La misa fue sencilla, pero los rostros irradiaban una felicidad contagiosa. Luego, en el compartir, escuché testimonios que me tocaron el corazón.

Una señora contaba lo agradecida que estaba porque cerca a la prefectura donde vive aún puede participar de la misa en español, aunque solo fuera una vez al mes. Estaba preocupada porque al no haber muchos fieles (eran 3 personas) había la posibilidad de que esas misas se suspendieran y para ella escuchar la Palabra en su lengua era sentir más de cerca el abrazo de Dios.

Otro decía que poder encontrarse con treinta hermanos en la fe y hablar de su experiencia de Dios en su propio idioma era un milagro, un pedacito de familia en medio de tanta distancia.
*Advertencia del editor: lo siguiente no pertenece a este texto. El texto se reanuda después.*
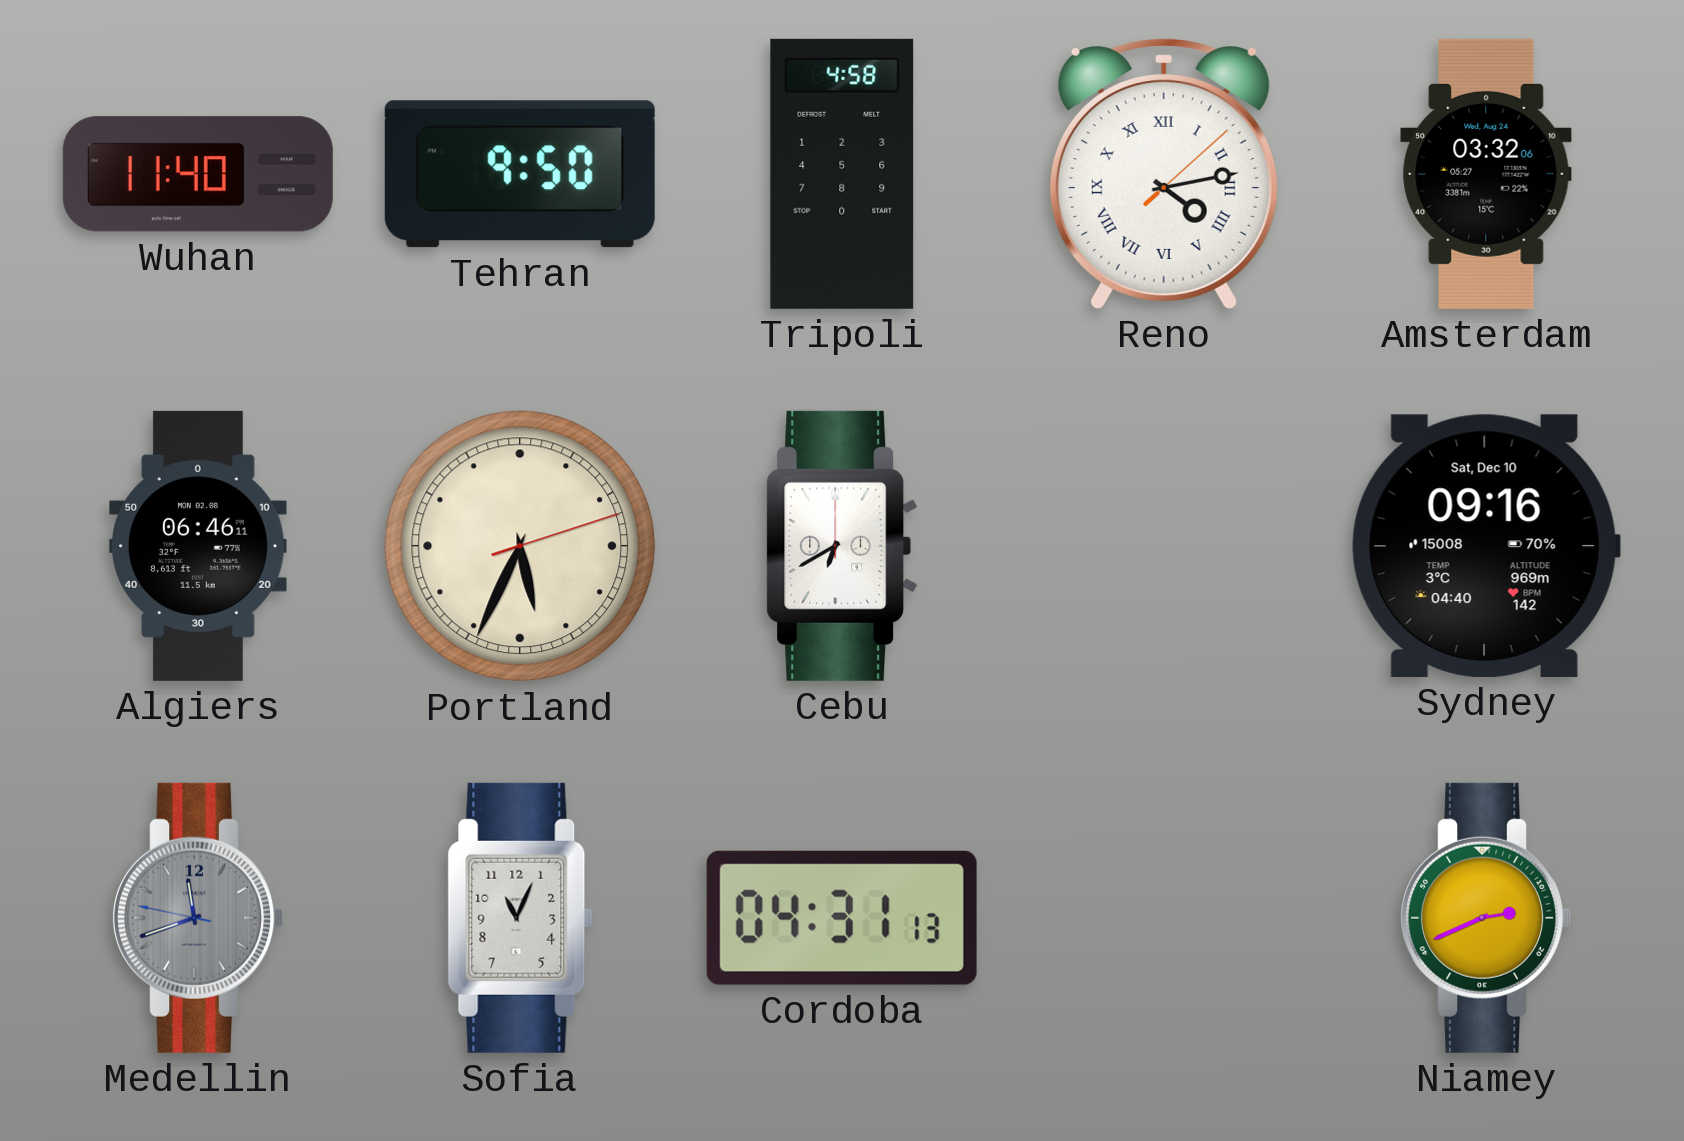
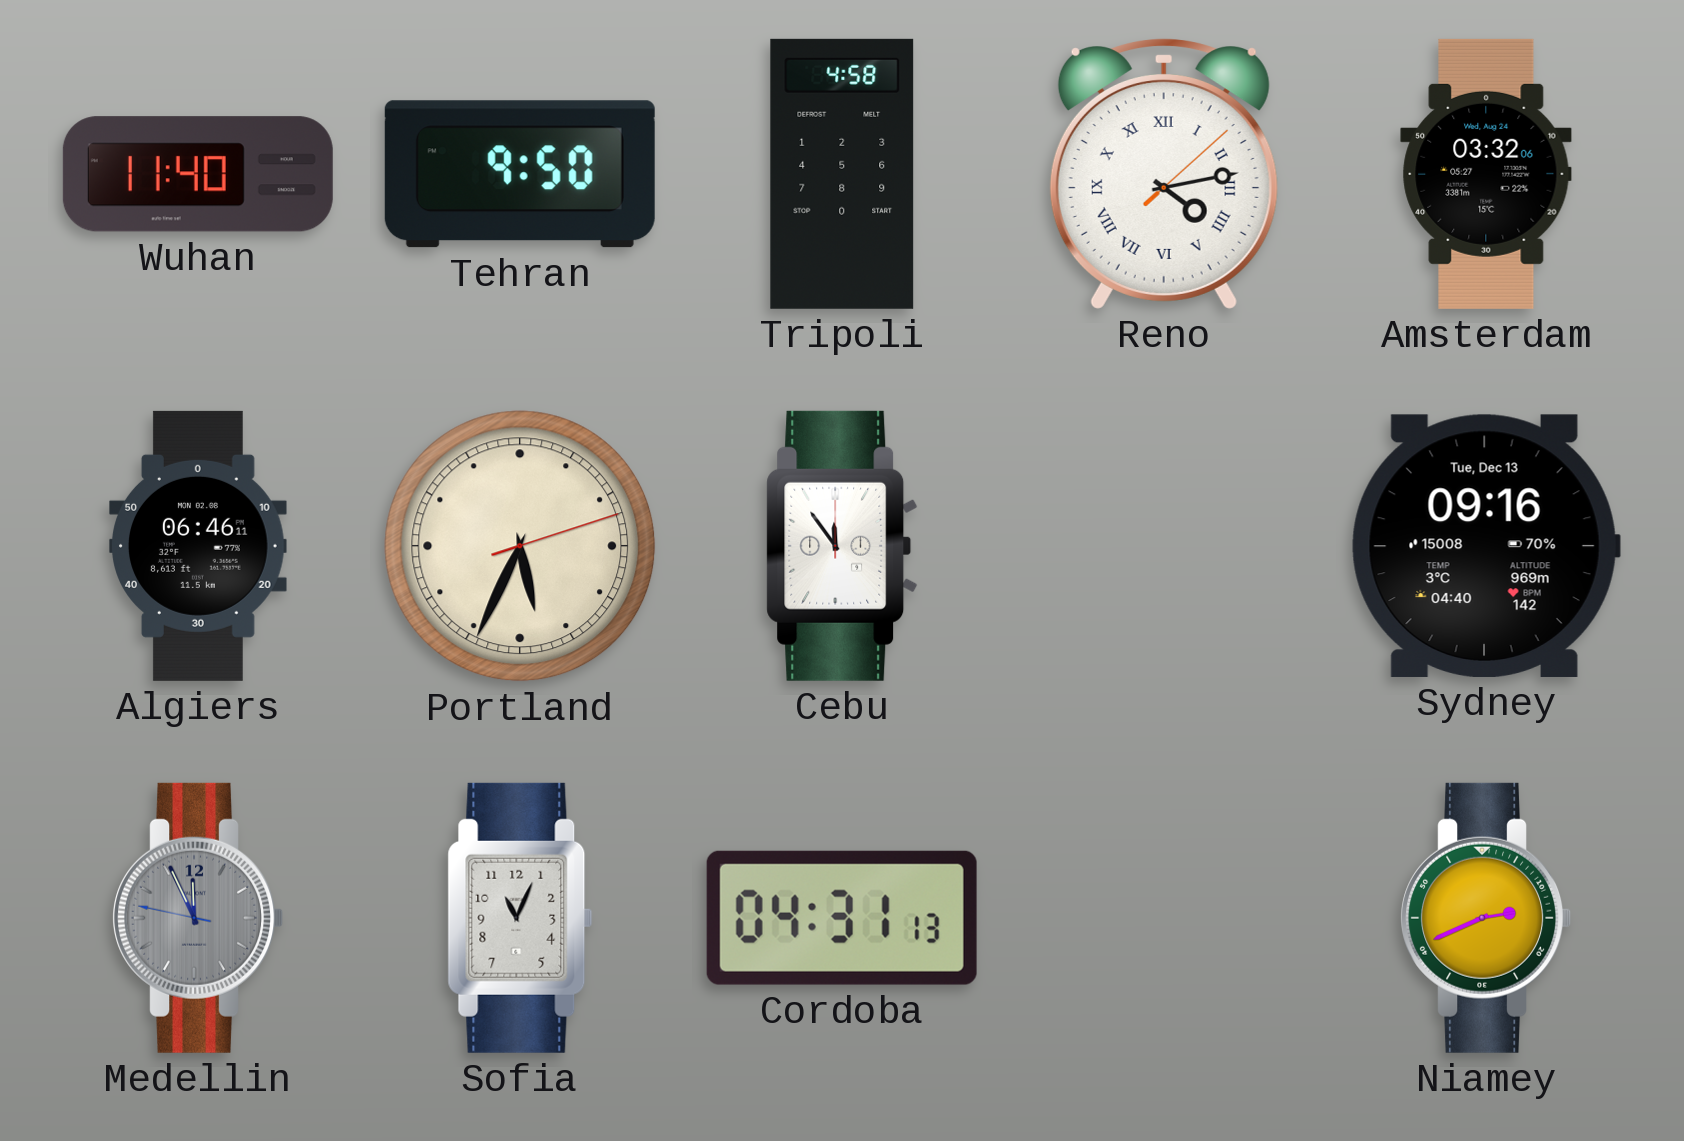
Cebu: 6:40 -> 11:54
Sydney date: Sat, Dec 10 -> Tue, Dec 13
Medellin: 11:41 -> 11:55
Un señor  portugués confesaba, entre lágrimas, que al inicio iba a misa solo porque su esposa lo insistía, y al ser la misa en otro idioma y no poder acceder a una catequesis en portugués; acercarse a Dios parecía un camino con muchos obstáculos. Pero su esposa, al ver esta realidad, se convirtió en la catequista de su familia , estudiaba y leía el evangelio para poderlo transmitir. Y gracias a este esfuerzo, él participaba en la Eucaristía por decisión propia: había descubierto la sed de Cristo que llevaba dentro. Y agradece a su esposa por “no rendirse nunca en llevarlo a Dios”.

También en la catequesis hay momentos que me desarman. Una niña, en una ocasión, me preguntó: “¿Qué es Iglesia? ¿Y quién es Dios?” Yo, que había dado catequesis por años en Perú, nunca tuve que empezar desde tan atrás. Sus preguntas me dejan sin respuestas rápidas… pero sus ojos brillando cuando descubren que tienen un Padre que las ama es algo que me recuerda lo esencial: también yo soy hija y misionera.

Japón me enseña que todo es don. Que nuestro Padre Celestial nos rejuvenece cada día con la misión, incluso cuando el cansancio pesa. Y que, en medio de silencios tan profundos, de gestos a veces desconcertantes y de los desafíos del idioma, la sed de Dios es más grande que todo.

Y entonces me pregunto: ¿cómo no vivir con esfuerzo?, ¿cómo no vivir con entrega?, ¿cómo no soñar en grande con Cristo? Sí, hay noches oscuras, pero Cristo siempre acompaña, siempre.